- [Exercise requirements]
Your answer must match the material exactly, line for line.

- [Task material]
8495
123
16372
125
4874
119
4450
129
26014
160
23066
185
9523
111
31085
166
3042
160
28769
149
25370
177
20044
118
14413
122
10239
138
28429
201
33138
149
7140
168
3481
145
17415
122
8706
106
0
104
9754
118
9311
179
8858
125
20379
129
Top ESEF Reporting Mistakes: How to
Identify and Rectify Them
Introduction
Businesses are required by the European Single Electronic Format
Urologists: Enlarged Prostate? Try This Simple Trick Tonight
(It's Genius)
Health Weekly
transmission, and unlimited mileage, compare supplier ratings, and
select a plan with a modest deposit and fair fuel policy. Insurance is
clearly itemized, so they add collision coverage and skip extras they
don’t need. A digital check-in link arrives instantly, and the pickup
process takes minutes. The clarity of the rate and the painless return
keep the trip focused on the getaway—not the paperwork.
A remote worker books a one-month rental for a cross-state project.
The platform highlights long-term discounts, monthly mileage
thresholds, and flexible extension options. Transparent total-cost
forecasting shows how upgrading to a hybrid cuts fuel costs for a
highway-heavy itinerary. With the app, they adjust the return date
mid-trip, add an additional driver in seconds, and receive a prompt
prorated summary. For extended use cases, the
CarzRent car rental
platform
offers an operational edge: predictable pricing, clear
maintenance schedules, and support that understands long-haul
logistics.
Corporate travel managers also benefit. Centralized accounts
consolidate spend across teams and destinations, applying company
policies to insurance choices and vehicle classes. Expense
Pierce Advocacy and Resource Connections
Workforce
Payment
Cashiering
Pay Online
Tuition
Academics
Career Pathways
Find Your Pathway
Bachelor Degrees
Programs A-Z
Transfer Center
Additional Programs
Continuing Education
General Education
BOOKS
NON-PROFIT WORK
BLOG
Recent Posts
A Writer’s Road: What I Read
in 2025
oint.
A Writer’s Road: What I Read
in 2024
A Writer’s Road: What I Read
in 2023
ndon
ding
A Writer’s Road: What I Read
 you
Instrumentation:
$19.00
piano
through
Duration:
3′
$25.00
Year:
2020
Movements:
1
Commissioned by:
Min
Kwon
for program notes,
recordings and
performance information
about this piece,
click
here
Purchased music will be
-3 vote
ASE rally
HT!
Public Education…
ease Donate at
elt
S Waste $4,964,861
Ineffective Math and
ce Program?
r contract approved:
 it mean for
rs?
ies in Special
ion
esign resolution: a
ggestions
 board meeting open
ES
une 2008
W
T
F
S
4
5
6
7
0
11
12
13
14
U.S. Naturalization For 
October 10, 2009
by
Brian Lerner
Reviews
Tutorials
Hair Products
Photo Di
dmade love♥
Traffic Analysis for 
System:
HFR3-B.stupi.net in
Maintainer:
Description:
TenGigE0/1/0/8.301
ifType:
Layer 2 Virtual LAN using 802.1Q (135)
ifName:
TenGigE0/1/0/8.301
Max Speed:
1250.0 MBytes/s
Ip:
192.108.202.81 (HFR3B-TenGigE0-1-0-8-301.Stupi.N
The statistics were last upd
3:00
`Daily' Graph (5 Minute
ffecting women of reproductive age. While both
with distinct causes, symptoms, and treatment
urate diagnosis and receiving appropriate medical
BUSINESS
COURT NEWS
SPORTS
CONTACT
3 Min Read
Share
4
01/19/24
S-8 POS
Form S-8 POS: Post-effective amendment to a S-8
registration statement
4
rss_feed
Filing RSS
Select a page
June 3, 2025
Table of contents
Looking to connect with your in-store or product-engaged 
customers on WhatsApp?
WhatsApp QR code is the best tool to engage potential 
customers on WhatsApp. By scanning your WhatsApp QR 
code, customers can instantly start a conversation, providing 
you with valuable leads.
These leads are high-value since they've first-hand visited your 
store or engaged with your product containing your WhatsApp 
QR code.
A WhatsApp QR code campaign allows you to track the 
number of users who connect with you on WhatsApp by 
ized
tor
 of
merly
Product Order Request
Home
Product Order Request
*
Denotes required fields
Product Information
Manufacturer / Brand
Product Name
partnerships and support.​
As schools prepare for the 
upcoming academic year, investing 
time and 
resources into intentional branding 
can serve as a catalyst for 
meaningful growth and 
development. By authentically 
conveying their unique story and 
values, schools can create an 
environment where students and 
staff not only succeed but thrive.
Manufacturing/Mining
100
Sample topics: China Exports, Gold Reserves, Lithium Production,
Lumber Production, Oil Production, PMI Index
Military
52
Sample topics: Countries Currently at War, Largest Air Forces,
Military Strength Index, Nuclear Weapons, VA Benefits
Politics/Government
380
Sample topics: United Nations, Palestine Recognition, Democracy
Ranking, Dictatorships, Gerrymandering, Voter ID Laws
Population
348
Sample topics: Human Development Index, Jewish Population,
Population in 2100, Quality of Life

- [Result of the exercise]
8495
123
16372
125
4874
119
4450
129
26014
160
23066
185
9523
111
31085
166
3042
160
28769
149
25370
177
20044
118
14413
122
10239
138
28429
201
33138
149
7140
168
3481
145
17415
122
8706
106
0
104
9754
118
9311
179
8858
125
20379
129
Top ESEF Reporting Mistakes: How to
Identify and Rectify Them
Introduction
Businesses are required by the European Single Electronic Format
Urologists: Enlarged Prostate? Try This Simple Trick Tonight
(It's Genius)
Health Weekly
transmission, and unlimited mileage, compare supplier ratings, and
select a plan with a modest deposit and fair fuel policy. Insurance is
clearly itemized, so they add collision coverage and skip extras they
don’t need. A digital check-in link arrives instantly, and the pickup
process takes minutes. The clarity of the rate and the painless return
keep the trip focused on the getaway—not the paperwork.
A remote worker books a one-month rental for a cross-state project.
The platform highlights long-term discounts, monthly mileage
thresholds, and flexible extension options. Transparent total-cost
forecasting shows how upgrading to a hybrid cuts fuel costs for a
highway-heavy itinerary. With the app, they adjust the return date
mid-trip, add an additional driver in seconds, and receive a prompt
prorated summary. For extended use cases, the
CarzRent car rental
platform
offers an operational edge: predictable pricing, clear
maintenance schedules, and support that understands long-haul
logistics.
Corporate travel managers also benefit. Centralized accounts
consolidate spend across teams and destinations, applying company
policies to insurance choices and vehicle classes. Expense
Pierce Advocacy and Resource Connections
Workforce
Payment
Cashiering
Pay Online
Tuition
Academics
Career Pathways
Find Your Pathway
Bachelor Degrees
Programs A-Z
Transfer Center
Additional Programs
Continuing Education
General Education
BOOKS
NON-PROFIT WORK
BLOG
Recent Posts
A Writer’s Road: What I Read
in 2025
oint.
A Writer’s Road: What I Read
in 2024
A Writer’s Road: What I Read
in 2023
ndon
ding
A Writer’s Road: What I Read
 you
Instrumentation:
$19.00
piano
through
Duration:
3′
$25.00
Year:
2020
Movements:
1
Commissioned by:
Min
Kwon
for program notes,
recordings and
performance information
about this piece,
click
here
Purchased music will be
-3 vote
ASE rally
HT!
Public Education…
ease Donate at
elt
S Waste $4,964,861
Ineffective Math and
ce Program?
r contract approved:
 it mean for
rs?
ies in Special
ion
esign resolution: a
ggestions
 board meeting open
ES
une 2008
W
T
F
S
4
5
6
7
0
11
12
13
14
U.S. Naturalization For 
October 10, 2009
by
Brian Lerner
Reviews
Tutorials
Hair Products
Photo Di
dmade love♥
Traffic Analysis for 
System:
HFR3-B.stupi.net in
Maintainer:
Description:
TenGigE0/1/0/8.301
ifType:
Layer 2 Virtual LAN using 802.1Q (135)
ifName:
TenGigE0/1/0/8.301
Max Speed:
1250.0 MBytes/s
Ip:
192.108.202.81 (HFR3B-TenGigE0-1-0-8-301.Stupi.N
The statistics were last upd
3:00
`Daily' Graph (5 Minute
ffecting women of reproductive age. While both
with distinct causes, symptoms, and treatment
urate diagnosis and receiving appropriate medical
BUSINESS
COURT NEWS
SPORTS
CONTACT
3 Min Read
Share
4
01/19/24
S-8 POS
Form S-8 POS: Post-effective amendment to a S-8
registration statement
4
rss_feed
Filing RSS
Select a page
June 3, 2025
Table of contents
Looking to connect with your in-store or product-engaged 
customers on WhatsApp?
WhatsApp QR code is the best tool to engage potential 
customers on WhatsApp. By scanning your WhatsApp QR 
code, customers can instantly start a conversation, providing 
you with valuable leads.
These leads are high-value since they've first-hand visited your 
store or engaged with your product containing your WhatsApp 
QR code.
A WhatsApp QR code campaign allows you to track the 
number of users who connect with you on WhatsApp by 
ized
tor
 of
merly
Product Order Request
Home
Product Order Request
*
Denotes required fields
Product Information
Manufacturer / Brand
Product Name
partnerships and support.​
As schools prepare for the 
upcoming academic year, investing 
time and 
resources into intentional branding 
can serve as a catalyst for 
meaningful growth and 
development. By authentically 
conveying their unique story and 
values, schools can create an 
environment where students and 
staff not only succeed but thrive.
Manufacturing/Mining
100
Sample topics: China Exports, Gold Reserves, Lithium Production,
Lumber Production, Oil Production, PMI Index
Military
52
Sample topics: Countries Currently at War, Largest Air Forces,
Military Strength Index, Nuclear Weapons, VA Benefits
Politics/Government
380
Sample topics: United Nations, Palestine Recognition, Democracy
Ranking, Dictatorships, Gerrymandering, Voter ID Laws
Population
348
Sample topics: Human Development Index, Jewish Population,
Population in 2100, Quality of Life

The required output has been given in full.